◆ **Exercise directions**:
The span to copy runs from the line containing "Februari 2024" to the last line below. Copy it exactly, with nothing else.

** Dataset entries follows **

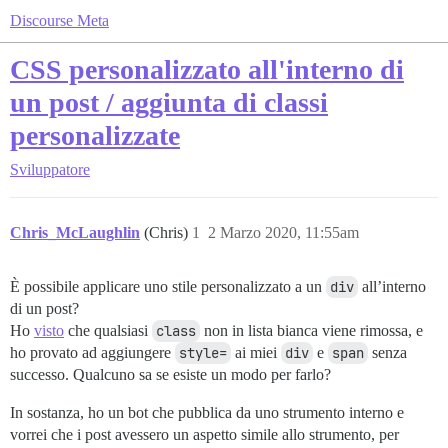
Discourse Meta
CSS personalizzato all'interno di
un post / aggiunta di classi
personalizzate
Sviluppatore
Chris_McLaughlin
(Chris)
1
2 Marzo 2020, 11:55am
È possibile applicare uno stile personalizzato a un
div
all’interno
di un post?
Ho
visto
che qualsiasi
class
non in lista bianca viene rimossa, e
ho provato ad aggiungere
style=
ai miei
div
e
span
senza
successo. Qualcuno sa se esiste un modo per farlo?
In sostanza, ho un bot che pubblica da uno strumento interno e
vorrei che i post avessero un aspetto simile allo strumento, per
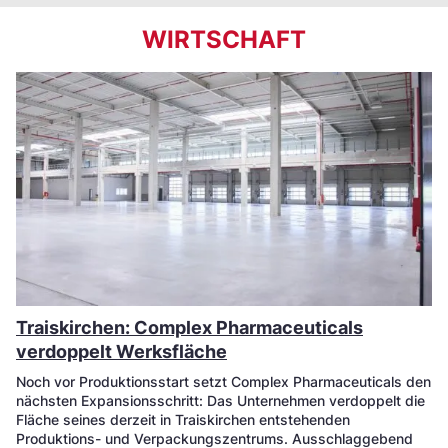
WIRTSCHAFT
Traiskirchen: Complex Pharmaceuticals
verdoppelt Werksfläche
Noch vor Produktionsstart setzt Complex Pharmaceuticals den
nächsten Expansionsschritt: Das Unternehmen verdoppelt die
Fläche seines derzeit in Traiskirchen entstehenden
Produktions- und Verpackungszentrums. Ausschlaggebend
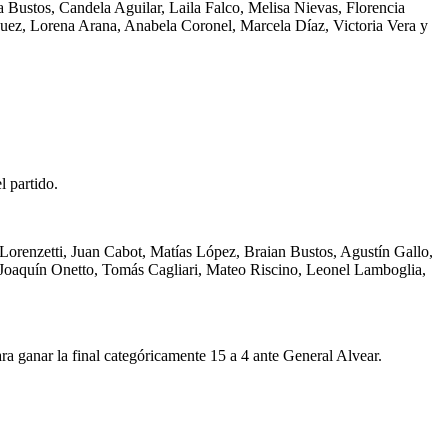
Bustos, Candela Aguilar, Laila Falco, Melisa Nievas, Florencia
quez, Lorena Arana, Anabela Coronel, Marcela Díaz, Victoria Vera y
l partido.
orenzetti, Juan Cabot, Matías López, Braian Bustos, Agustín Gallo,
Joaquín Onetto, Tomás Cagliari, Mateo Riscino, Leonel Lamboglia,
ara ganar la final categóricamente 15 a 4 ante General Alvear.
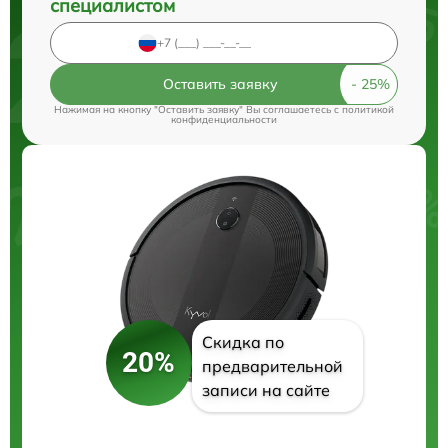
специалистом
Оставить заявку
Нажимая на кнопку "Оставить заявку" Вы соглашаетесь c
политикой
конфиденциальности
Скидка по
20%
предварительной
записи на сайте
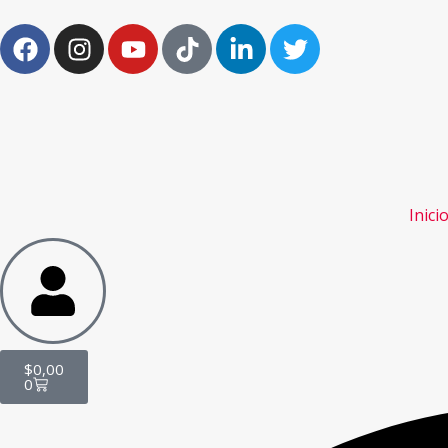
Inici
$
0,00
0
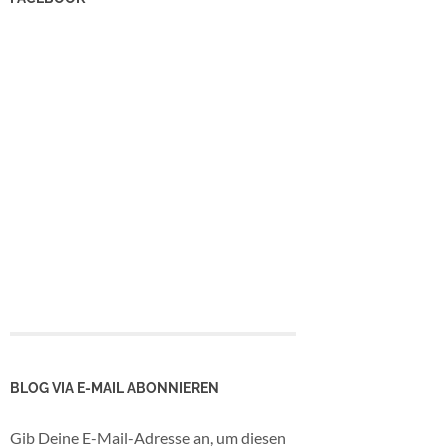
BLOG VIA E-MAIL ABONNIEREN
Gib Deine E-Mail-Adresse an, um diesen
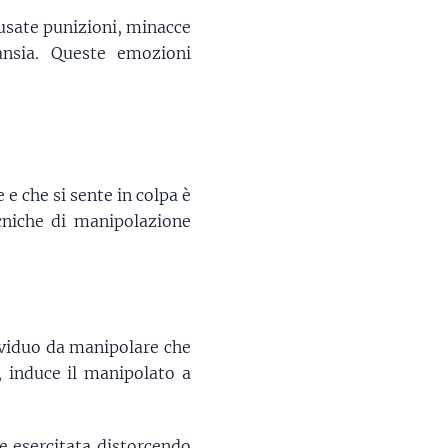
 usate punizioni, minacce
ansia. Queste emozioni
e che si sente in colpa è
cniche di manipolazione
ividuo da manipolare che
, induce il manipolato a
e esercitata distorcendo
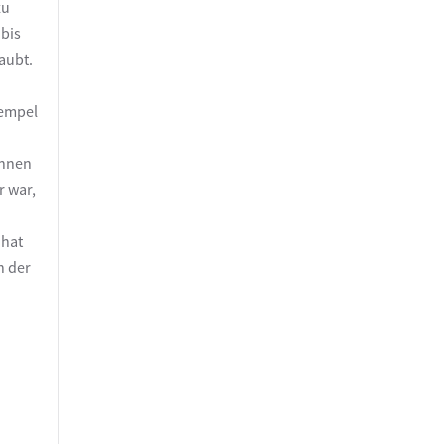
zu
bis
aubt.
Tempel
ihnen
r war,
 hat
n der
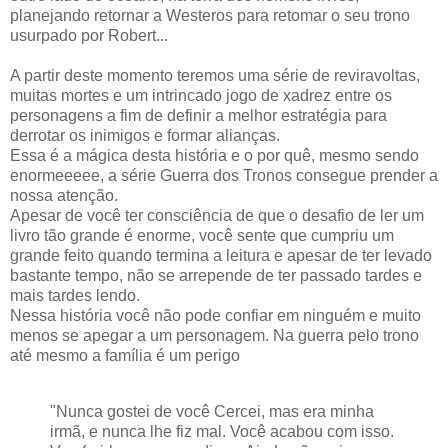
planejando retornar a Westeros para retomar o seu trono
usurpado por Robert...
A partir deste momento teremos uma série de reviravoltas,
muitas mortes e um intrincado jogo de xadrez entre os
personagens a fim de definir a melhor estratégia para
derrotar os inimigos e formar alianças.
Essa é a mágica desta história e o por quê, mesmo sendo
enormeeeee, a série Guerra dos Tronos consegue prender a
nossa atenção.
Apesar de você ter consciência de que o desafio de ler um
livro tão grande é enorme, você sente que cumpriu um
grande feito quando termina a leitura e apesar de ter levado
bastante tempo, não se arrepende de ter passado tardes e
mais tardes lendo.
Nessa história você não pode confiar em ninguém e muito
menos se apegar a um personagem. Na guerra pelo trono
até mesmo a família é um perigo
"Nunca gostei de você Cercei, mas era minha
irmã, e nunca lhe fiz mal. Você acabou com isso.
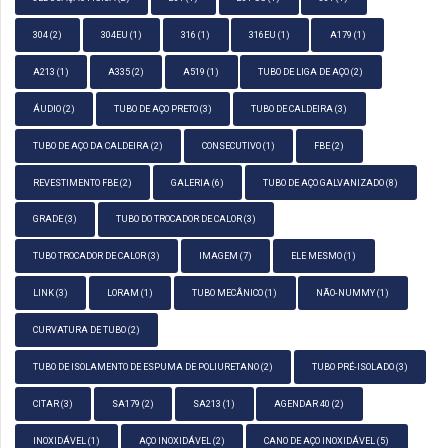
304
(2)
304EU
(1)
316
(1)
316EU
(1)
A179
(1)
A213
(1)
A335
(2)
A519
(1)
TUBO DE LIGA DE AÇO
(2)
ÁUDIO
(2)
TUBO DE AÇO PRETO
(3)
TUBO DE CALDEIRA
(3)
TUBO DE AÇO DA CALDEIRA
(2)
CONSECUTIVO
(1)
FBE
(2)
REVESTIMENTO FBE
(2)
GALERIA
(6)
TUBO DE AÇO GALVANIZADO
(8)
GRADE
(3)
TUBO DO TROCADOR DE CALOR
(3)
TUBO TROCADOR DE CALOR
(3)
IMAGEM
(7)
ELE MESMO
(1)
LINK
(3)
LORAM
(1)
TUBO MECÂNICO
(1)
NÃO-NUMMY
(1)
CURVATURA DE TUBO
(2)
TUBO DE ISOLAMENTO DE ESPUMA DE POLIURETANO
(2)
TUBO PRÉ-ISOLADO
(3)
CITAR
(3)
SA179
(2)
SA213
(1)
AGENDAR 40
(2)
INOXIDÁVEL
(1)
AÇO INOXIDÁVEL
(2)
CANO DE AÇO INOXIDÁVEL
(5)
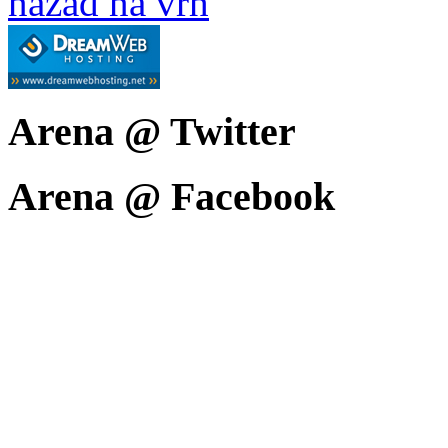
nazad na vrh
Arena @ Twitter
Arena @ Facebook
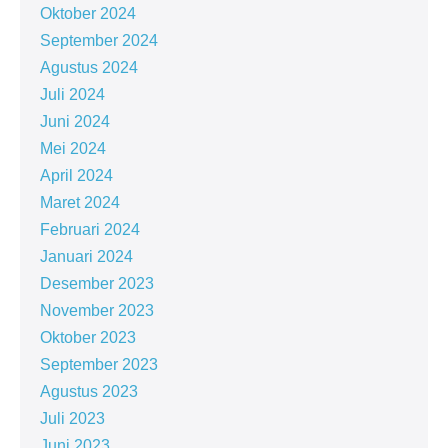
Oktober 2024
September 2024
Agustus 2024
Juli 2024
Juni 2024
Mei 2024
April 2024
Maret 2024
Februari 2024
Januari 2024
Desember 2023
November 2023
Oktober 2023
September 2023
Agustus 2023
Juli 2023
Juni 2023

** End of Dataset entries **

◆ **Solution to the problem**:
Februari 2024
Januari 2024
Desember 2023
November 2023
Oktober 2023
September 2023
Agustus 2023
Juli 2023
Juni 2023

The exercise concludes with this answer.